The Creek is still holding a few days of quality dry fly fishing, but they will be dulled out with the weather patterns. We are due for a string of overcast days, and if an angler can find a calm one in the afternoon expect to see the last of the Baetis, and decent Midge activity. Ants and Beetles are still going to take fish, although it’s better to show them to rising targets as apposed to searching with them. Although November isn’t considered the “prime” season on the Creek it is certainly a favorite month for many anglers. The Creek in the late fall is unique in that it is very quite. Even the birds have gone, or are settling in for winter. Often the loudest sounds you hear are distant Geese and even the sound of the water washing by the dying grasses and weed beds. The best fishing days may be very limited, but often, on the rare November day, Silver Creek will explode with insects, as if they seemingly know it’s now or never. If you can catch one of these days, all the joy of fishing the long rod will be yours for a condensed moment in time, and although the time frame may be short, the memory will live longer than the trout you release that day.
Big Wood River
The Wood is full of fish looking to fatten up before the first big storms of winter! Nymphs are the fly of choice, although a few big fish can still be tempted to the surface with large Wulff patterns. Nymph anglers need to concentrate on the parts of the runs that provide enough current to carry food to the fish, but not so strong the fish are burning a lot of calories. Remember, they are trying to put on fat layers and they will feed accordingly. This generally means concentrating ones efforts on the water just below the main rapid at the head of a run. Midge activity is still strong both on the surface late in the day, and even better subsurface at any time. Pheasant Tails, Copper Johns, Zebra Midges, Prince Nymphs, and Cased Caddis imitations will all work well. Take along a hat and some fingerless gloves and enjoy this month as long stretches of water are available to anglers willing to wet a line under winter skies.

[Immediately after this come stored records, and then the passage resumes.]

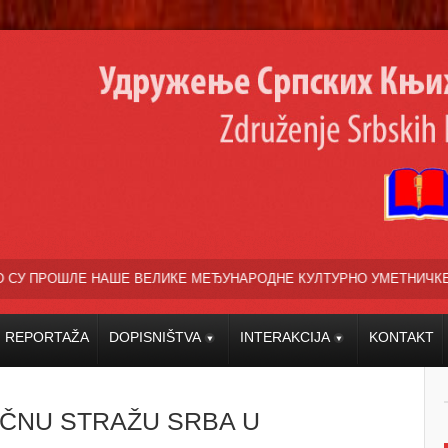
ВЕЛИКЕ МЕЂУНАРОДНЕ КУЛТУРНО УМЕТНИЧКЕ ПРЕЗЕНТАЦИЈЕ »ВЕСЕ
REPORTAŽA
DOPISNIŠTVA
INTERAKCIJA
KONTAKT
EČNU STRAŽU SRBA U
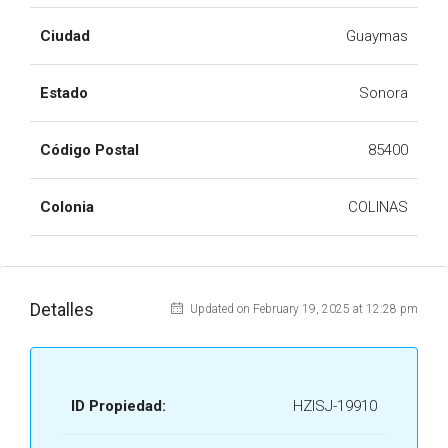
Ciudad
Guaymas
Estado
Sonora
Código Postal
85400
Colonia
COLINAS
Detalles
Updated on February 19, 2025 at 12:28 pm
ID Propiedad:
HZISJ-19910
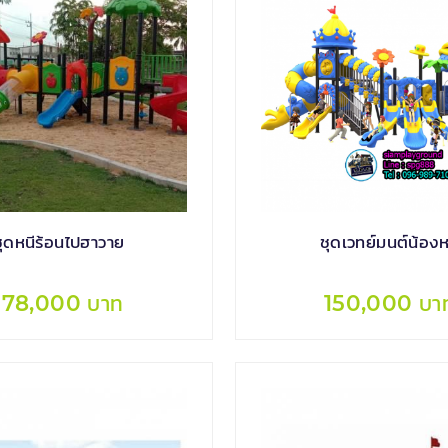
ชุดหนีร้อนไปฮาวาย
ชุดเวทย์มนต์น้องห
178,000 บาท
150,000 บา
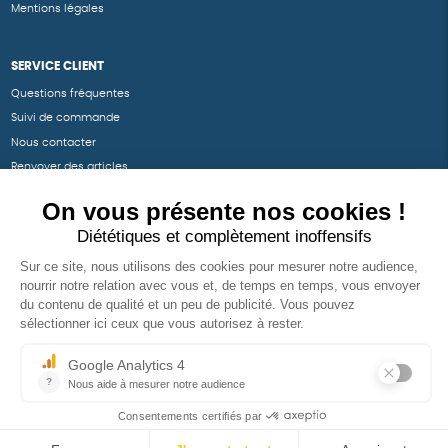
Mentions légales
SERVICE CLIENT
Questions fréquentes
Suivi de commande
Nous contacter
Renvoyer des articles
SUIVEZ-NOUS
Une boutique élaborée avec
par RGOODS
Hébergement vert certifié ISO14001 propulsé avec
par Infomaniak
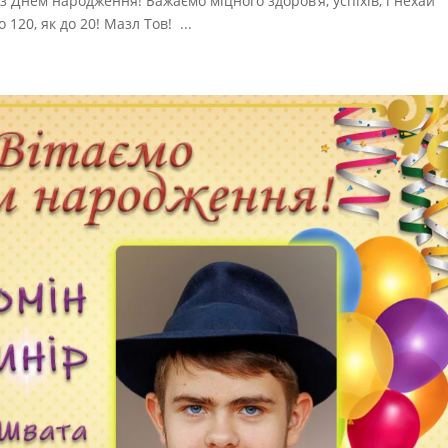
 Днем народження! Бажаємо міцного здоров’я, успіхів, і нехай
 120, як до 20! Мазл Тов! ...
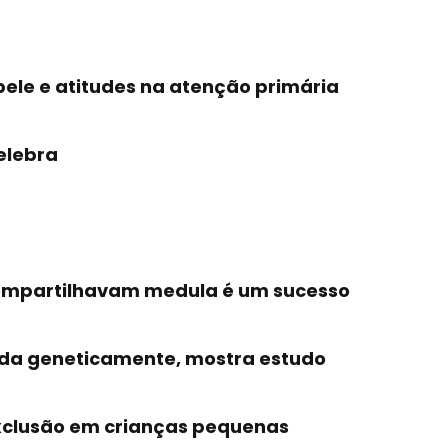
pele e atitudes na atenção primária
elebra
compartilhavam medula é um sucesso
ada geneticamente, mostra estudo
exclusão em crianças pequenas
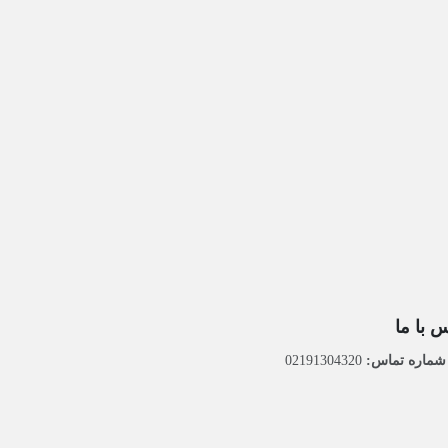
 با ما
ماره تماس:
02191304320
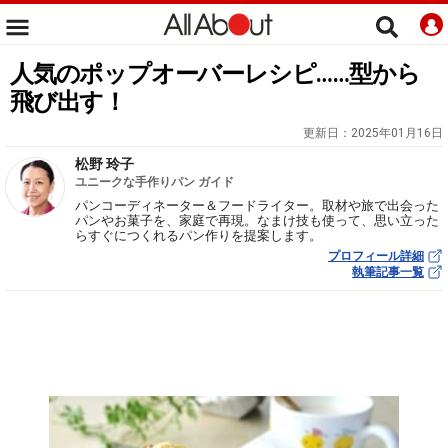
人気のポップオーバーレシピ……型から
飛び出す！
更新日：
2025年01月16日
松野 玲子
ユニークな手作りパン ガイド
パンコーディネーター＆フードライター。取材や旅で出会った
パンやお菓子を、家庭で再現。なまけ技も使って、思い立った
らすぐにつくれるパン作りを提案します。
プロフィール詳細
執筆記事一覧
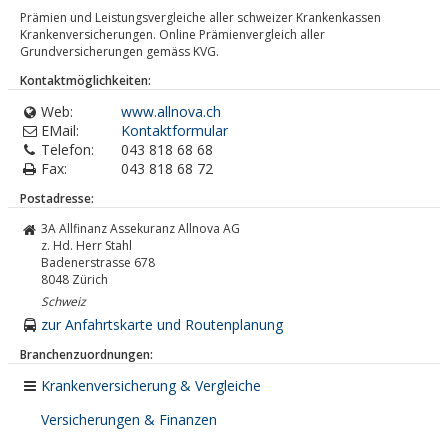
Prämien und Leistungsvergleiche aller schweizer Krankenkassen
Krankenversicherungen. Online Prämienvergleich aller
Grundversicherungen gemäss KVG.
Kontaktmöglichkeiten:
Web:
www.allnova.ch
EMail:
Kontaktformular
Telefon:
043 818 68 68
Fax:
043 818 68 72
Postadresse:
3A Allfinanz Assekuranz Allnova AG
z. Hd. Herr Stahl
Badenerstrasse 678
8048
Zürich
Schweiz
zur Anfahrtskarte und Routenplanung
Branchenzuordnungen:
Krankenversicherung & Vergleiche
Versicherungen & Finanzen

The Lost is still fishing very well below the dam in Mackay, as the low flows provide both fish and fisherman a nice reprieve from the constantly high flows during the bulk of this summers season. Nymphing with long leaders and light tippets is the best bet. Start with a twelve foot leader tapered to 5X and a small strike indicator. Fish a bead head nymph in tandem with a non beaded nymph and make sure you get it down to the fishes level. Fishing these lighter tippets, may mean fishing a softer rod in order to achieve the necessary flex to land big fish. This flex in the rod acts as a shock absorber, thus protecting tippets from breaking better than a quick action rod might. The Winston Rod Company is well known for making rods that fit this qualification.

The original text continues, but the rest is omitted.